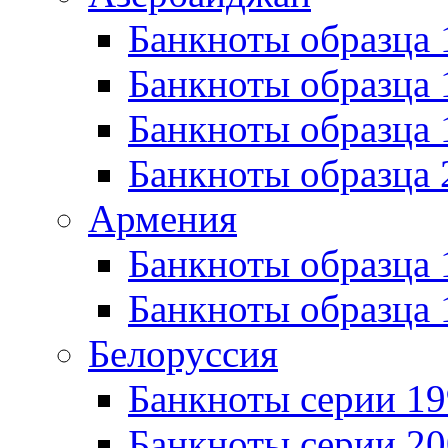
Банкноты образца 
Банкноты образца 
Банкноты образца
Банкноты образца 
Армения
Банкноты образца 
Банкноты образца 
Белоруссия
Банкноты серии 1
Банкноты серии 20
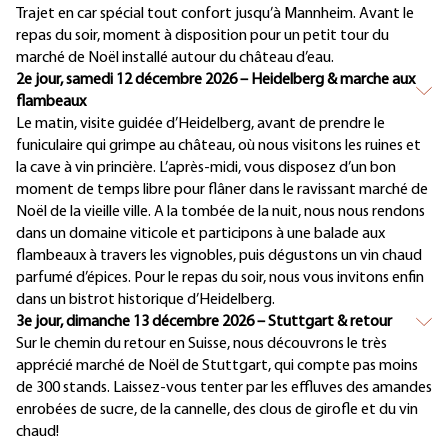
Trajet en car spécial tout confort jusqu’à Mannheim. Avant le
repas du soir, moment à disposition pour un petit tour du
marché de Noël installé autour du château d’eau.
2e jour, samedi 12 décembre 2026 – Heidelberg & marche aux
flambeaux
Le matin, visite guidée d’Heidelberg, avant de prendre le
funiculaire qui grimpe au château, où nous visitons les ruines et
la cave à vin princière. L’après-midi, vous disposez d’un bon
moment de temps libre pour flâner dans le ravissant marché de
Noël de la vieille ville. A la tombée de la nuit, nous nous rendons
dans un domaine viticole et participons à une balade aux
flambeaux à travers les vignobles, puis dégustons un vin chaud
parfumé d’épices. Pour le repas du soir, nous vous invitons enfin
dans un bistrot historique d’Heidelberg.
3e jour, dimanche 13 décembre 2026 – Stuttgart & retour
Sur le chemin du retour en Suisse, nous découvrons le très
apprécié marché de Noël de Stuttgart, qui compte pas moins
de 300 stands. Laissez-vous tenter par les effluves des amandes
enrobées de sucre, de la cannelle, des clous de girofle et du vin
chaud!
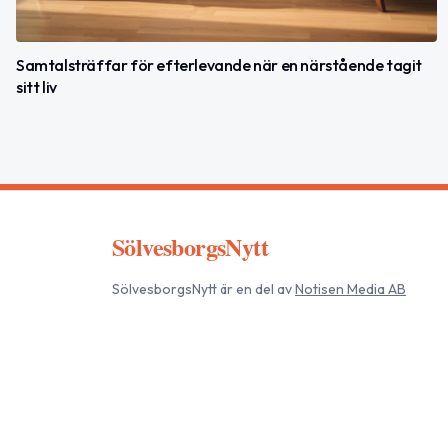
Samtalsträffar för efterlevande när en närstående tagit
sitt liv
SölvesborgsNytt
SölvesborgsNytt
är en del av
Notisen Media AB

--

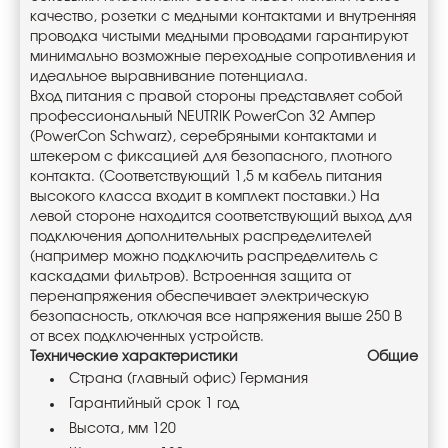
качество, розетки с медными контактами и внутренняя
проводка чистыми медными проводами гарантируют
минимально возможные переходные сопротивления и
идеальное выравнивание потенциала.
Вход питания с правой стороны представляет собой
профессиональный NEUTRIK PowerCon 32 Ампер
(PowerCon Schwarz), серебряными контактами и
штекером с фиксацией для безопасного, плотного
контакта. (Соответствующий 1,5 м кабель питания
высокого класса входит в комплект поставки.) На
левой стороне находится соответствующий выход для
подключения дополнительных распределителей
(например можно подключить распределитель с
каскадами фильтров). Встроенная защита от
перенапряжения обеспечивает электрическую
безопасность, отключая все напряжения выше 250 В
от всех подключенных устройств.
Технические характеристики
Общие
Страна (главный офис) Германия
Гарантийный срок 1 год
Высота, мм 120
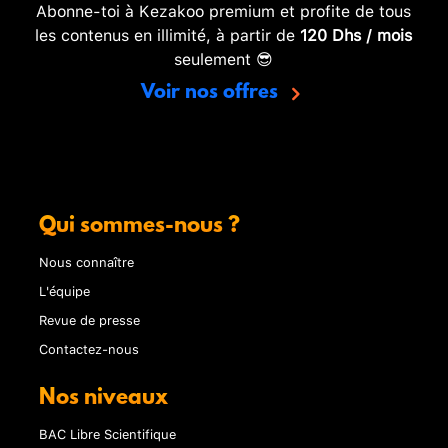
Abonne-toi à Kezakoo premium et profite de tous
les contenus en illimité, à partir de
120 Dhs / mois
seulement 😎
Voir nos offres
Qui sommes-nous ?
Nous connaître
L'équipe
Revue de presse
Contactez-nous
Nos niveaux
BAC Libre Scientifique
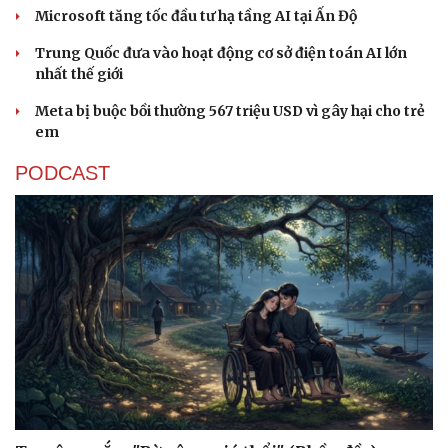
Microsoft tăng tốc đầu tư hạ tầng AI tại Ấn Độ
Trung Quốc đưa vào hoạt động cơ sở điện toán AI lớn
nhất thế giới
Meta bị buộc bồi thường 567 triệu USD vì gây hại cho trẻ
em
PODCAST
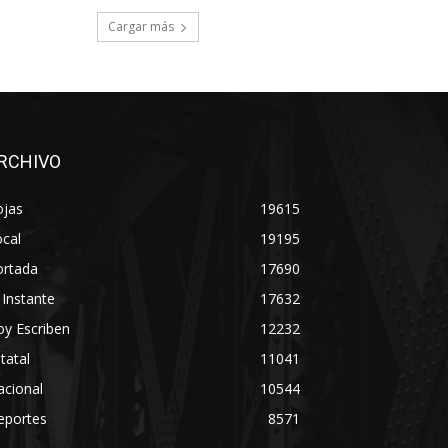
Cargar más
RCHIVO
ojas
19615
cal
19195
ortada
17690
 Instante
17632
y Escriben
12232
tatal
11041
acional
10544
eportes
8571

---

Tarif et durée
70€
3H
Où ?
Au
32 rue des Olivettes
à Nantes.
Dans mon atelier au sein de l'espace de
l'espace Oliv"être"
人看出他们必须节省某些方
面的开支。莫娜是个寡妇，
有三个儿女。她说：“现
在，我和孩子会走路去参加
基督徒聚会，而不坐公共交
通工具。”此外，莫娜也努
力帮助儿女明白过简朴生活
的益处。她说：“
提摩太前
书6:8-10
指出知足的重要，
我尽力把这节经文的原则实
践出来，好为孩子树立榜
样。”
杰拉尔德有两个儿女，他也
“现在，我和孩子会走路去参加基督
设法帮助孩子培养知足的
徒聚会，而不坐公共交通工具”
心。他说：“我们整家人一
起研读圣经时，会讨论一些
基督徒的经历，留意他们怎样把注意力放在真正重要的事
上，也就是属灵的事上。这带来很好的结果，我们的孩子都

## Task goal
With the line holding "parfumé d’épices. Pour" as the first and the line holding "Sur le chemin" as the last, set down that range of the entries above exactly, and nothing else.

## Answer to this exercise
parfumé d’épices. Pour le repas du soir, nous vous invitons enfin
dans un bistrot historique d’Heidelberg.
3e jour, dimanche 13 décembre 2026 – Stuttgart & retour
Sur le chemin du retour en Suisse, nous découvrons le très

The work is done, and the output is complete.